Created attachment 851494 [details] gentoo-sources-6.1.12 .config Hello, I recently upgraded my kernel to the new release, sys-kernel/gentoo-sources-6.1.12. After installing x11-drivers/nvidia-drivers-525.85.05 into /lib/modules/6.1.12-gentoo/ I restarted my machine. My video output freezes at "Populating /dev with existing devices through uevents...". I CTRL+ALT+DEL and reboot or shutdown therefore the system is responsive. My last working kernel was 5.15.88-gentoo. https://i.imgur.com/yX56oCX.jpeg I pass through one of my graphics cards using vfio-pci. My other graphics card on slot 2 is my primary video out. Nouveau is blacklisted in my configuration. /etc/modprobe.d/vfio.conf softdep nouveau pre: vfio-pci softdep nvidia pre: vfio-pci softdep nvidia* pre: vfio-pci alias char-major-195 nvidia alias /dev/nvidiactl char-major-195 options vfio-pci ids=10de:2504,10de:228e /etc/modprobe.d/nvidia.conf # NVIDIA drivers options # See /usr/share/doc/nvidia-drivers-*/README.txt* for more information. # nvidia-drivers and nouveau cannot be used at same time. # Comment out the following line if you wish to allow nouveau. blacklist nouveau # Kernel Mode Setting (notably needed for EGLStream/Wayland) # Enabling may possibly cause issues with SLI and Reverse PRIME. options nvidia-drm modeset=1 # Suspend options. Allocations=0 recommended over =1 unless enable nvidia's # systemd sleep services (nvidia-hibernate, nvidia-resume, nvidia-suspend), # but even then may lead to issues on some setups (keep 0 if in doubt). options nvidia \ NVreg_PreserveVideoMemoryAllocations=0 \ NVreg_TemporaryFilePath=/var/tmp # !!! Security Warning !!! # Do not change the DeviceFile options unless you know what you are doing. # Only add trusted users to the 'video' group, these users may be able to # crash, compromise, or irreparably damage the machine. options nvidia \ NVreg_DeviceFileGID=27 \ NVreg_DeviceFileMode=432 \ NVreg_DeviceFileUID=0 \ NVreg_ModifyDeviceFiles=1 # Should be no need to touch anything below. alias char-major-195 nvidia alias /dev/nvidiactl char-major-195 remove nvidia modprobe -r --ignore-remove nvidia-drm nvidia-modeset nvidia-uvm nvidia
Created attachment 851496 [details] lspci -k 1660ti is the video out 3060 is the vfio pass though
Created attachment 851498 [details] syslog snippet
Does it work without your vfio setup? May want to check if it works normally at least. Perhaps changes in the kernel w/ vfio is making nvidia think the card is in use (rather than blacklisted nouveau), not that it's something I've kept up with. vfio passthrough works fine for me still, but I only have one nvidia card, can't test two nor am I familiar with using two at once (so can't say what module options or load order may help).

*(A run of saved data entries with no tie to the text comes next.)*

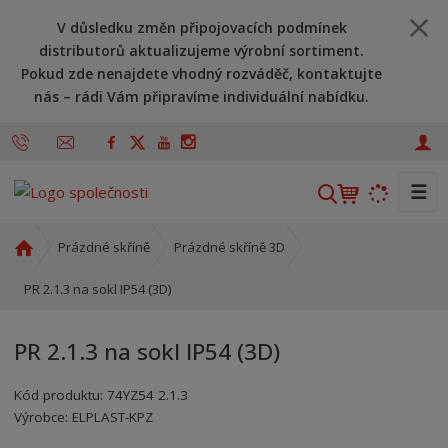
V důsledku změn připojovacích podmínek
distributorů aktualizujeme výrobní sortiment.
Pokud zde nenajdete vhodný rozváděč, kontaktujte
nás – rádi Vám připravíme individuální nabídku.
☰
V
y
h
Ú
Prázdné skříně
Prázdné skříně 3D
l
v
o
PR 2.1.3 na sokl IP54 (3D)
e
d
d
n
a
PR 2.1.3 na sokl IP54 (3D)
í
t
s
Kód produktu:
74YZ54 2.1.3
t
Kód výrobce:
Kód dodavatele:
8595208696428
8595208696428
Výrobce:
ELPLAST-KPZ
r
a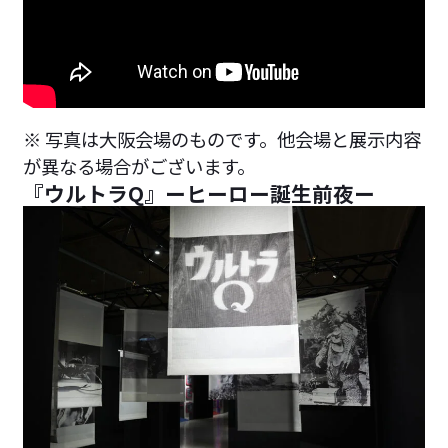
※ 写真は大阪会場のものです。他会場と展示内容
が異なる場合がございます。
『ウルトラQ』ーヒーロー誕生前夜ー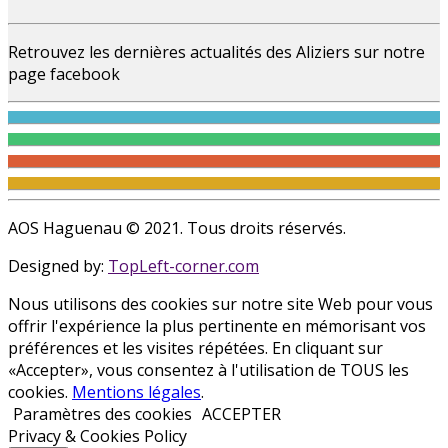
Retrouvez les dernières actualités des Aliziers sur notre
page facebook
AOS Haguenau © 2021. Tous droits réservés.
Designed by:
TopLeft-corner.com
Nous utilisons des cookies sur notre site Web pour vous
offrir l'expérience la plus pertinente en mémorisant vos
préférences et les visites répétées. En cliquant sur
«Accepter», vous consentez à l'utilisation de TOUS les
cookies.
Mentions légales
.
Paramètres des cookies
ACCEPTER
Privacy & Cookies Policy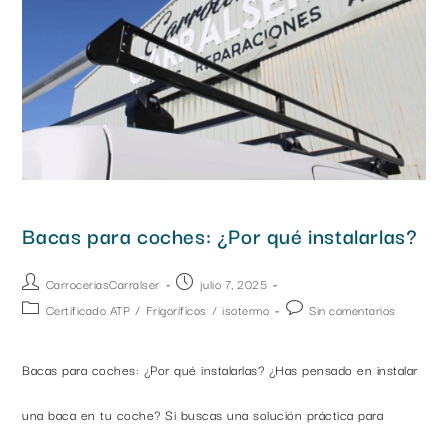
Bacas para coches: ¿Por qué instalarlas?
CarroceriasCarralser
julio 7, 2025
Certificado ATP
/
Frigoríficos
/
isotermo
Sin comentarios
Bacas para coches: ¿Por qué instalarlas? ¿Has pensado en instalar
una baca en tu coche? Si buscas una solución práctica para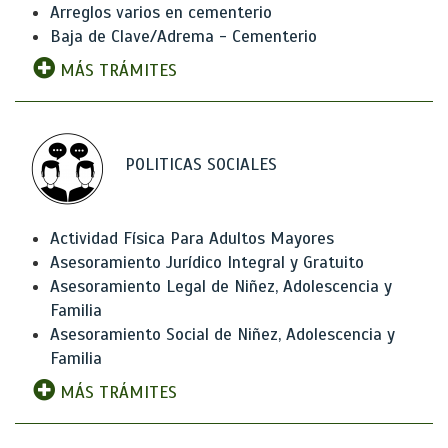
Arreglos varios en cementerio
Baja de Clave/Adrema - Cementerio
MÁS TRÁMITES
POLITICAS SOCIALES
Actividad Física Para Adultos Mayores
Asesoramiento Jurídico Integral y Gratuito
Asesoramiento Legal de Niñez, Adolescencia y
Familia
Asesoramiento Social de Niñez, Adolescencia y
Familia
MÁS TRÁMITES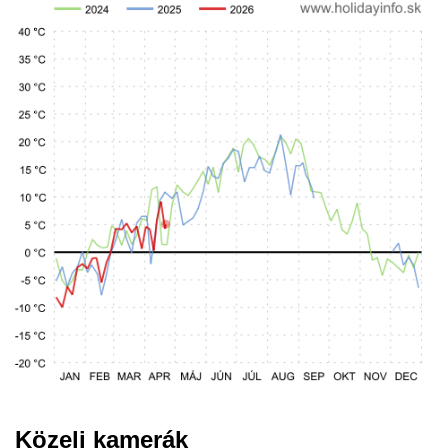
Közeli kamerák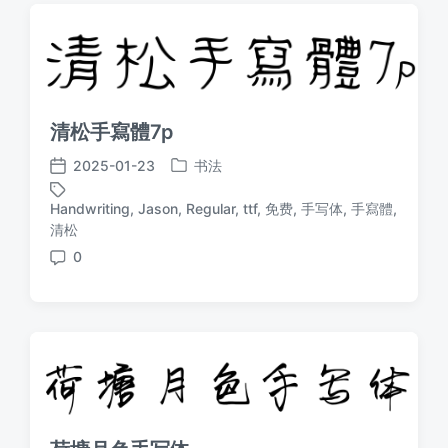
清松手寫體7p
2025-01-23
书法
发
发
布
布
Handwriting
,
Jason
,
Regular
,
ttf
,
免费
,
手写体
,
手寫體
,
于
日
标
清松
期
签
0
评
论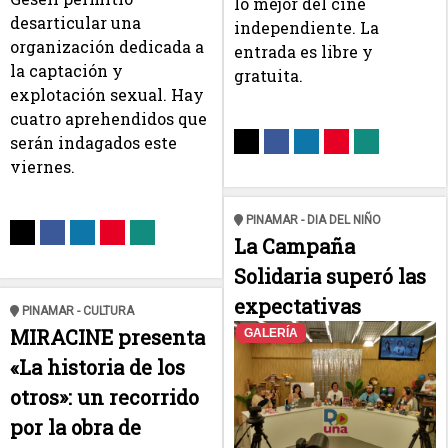
lo mejor del cine
desarticular una
independiente. La
organización dedicada a
entrada es libre y
la captación y
gratuita.
explotación sexual. Hay
cuatro aprehendidos que
serán indagados este
viernes.
PINAMAR - DIA DEL NIÑO
La Campaña
Solidaria superó las
expectativas
PINAMAR - CULTURA
MIRACINE presenta
GALERÍA
«La historia de los
otros»: un recorrido
por la obra de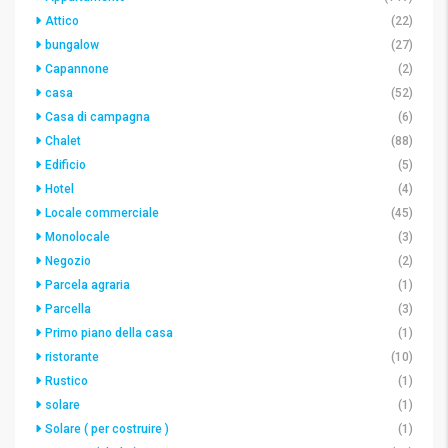
Attico
(22)
bungalow
(27)
Capannone
(2)
casa
(52)
Casa di campagna
(6)
Chalet
(88)
Edificio
(5)
Hotel
(4)
Locale commerciale
(45)
Monolocale
(3)
Negozio
(2)
Parcela agraria
(1)
Parcella
(3)
Primo piano della casa
(1)
ristorante
(10)
Rustico
(1)
solare
(1)
Solare ( per costruire )
(1)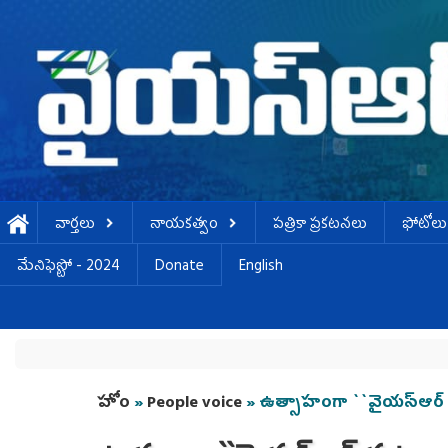
Skip to main content
వార్తలు
నాయకత్వం
పత్రికా ప్రకటనలు
ఫోటోలు
మేనిఫెస్టో - 2024
Donate
English
You are here
హోం
»
People voice
» ఉత్సాహంగా ``వైయ‌స్ఆర్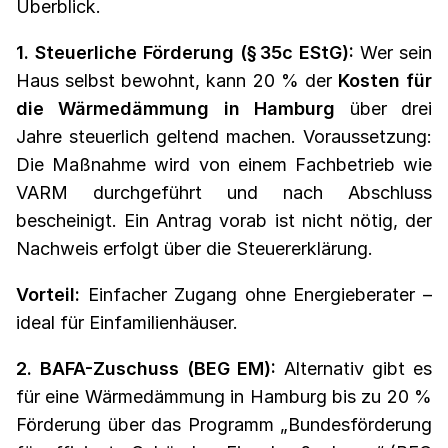
Überblick.
1. Steuerliche Förderung (§ 35c EStG):
Wer sein
Haus selbst bewohnt, kann 20 % der
Kosten für
die Wärmedämmung in Hamburg
über drei
Jahre steuerlich geltend machen. Voraussetzung:
Die Maßnahme wird von einem Fachbetrieb wie
VARM durchgeführt und nach Abschluss
bescheinigt. Ein Antrag vorab ist nicht nötig, der
Nachweis erfolgt über die Steuererklärung.
Vorteil:
Einfacher Zugang ohne Energieberater –
ideal für Einfamilienhäuser.
2. BAFA-Zuschuss (BEG EM):
Alternativ gibt es
für eine Wärmedämmung in Hamburg bis zu 20 %
Förderung über das Programm „Bundesförderung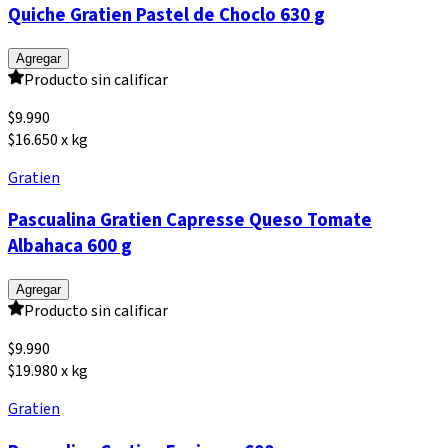
Quiche Gratien Pastel de Choclo 630 g
Agregar
Producto sin calificar
$
9.990
$16.650 x kg
Gratien
Pascualina Gratien Capresse Queso Tomate
Albahaca 600 g
Agregar
Producto sin calificar
$
9.990
$19.980 x kg
Gratien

(In reply to Ionen Wolkens from comment #3) > Does it work without your vfio setup? May want to check if it works normally > at least. Perhaps changes in the kernel w/ vfio is making nvidia think the > card is in use (rather than blacklisted nouveau), not that it's something > I've kept up with. > > vfio passthrough works fine for me still, but I only have one nvidia card, > can't test two nor am I familiar with using two at once (so can't say what > module options or load order may help). I disabled the vfio.conf. Now it does not freeze when I start up the new kernel. How did you manage to pass in only one card and still use your linux host as normal? AFAIK if you pass in one card, you have to do some switching to the virtual machine and back to the host once the virtual machine is down. In the end I like the two GPU method because it means I can use my linux and VM at the same time via the a shared video memory buffer of looking-glass-client. But back to why my vfio.conf doesnt work for my configuration in this new kernel; I need to see what the kernel has changed and how it has affected the process.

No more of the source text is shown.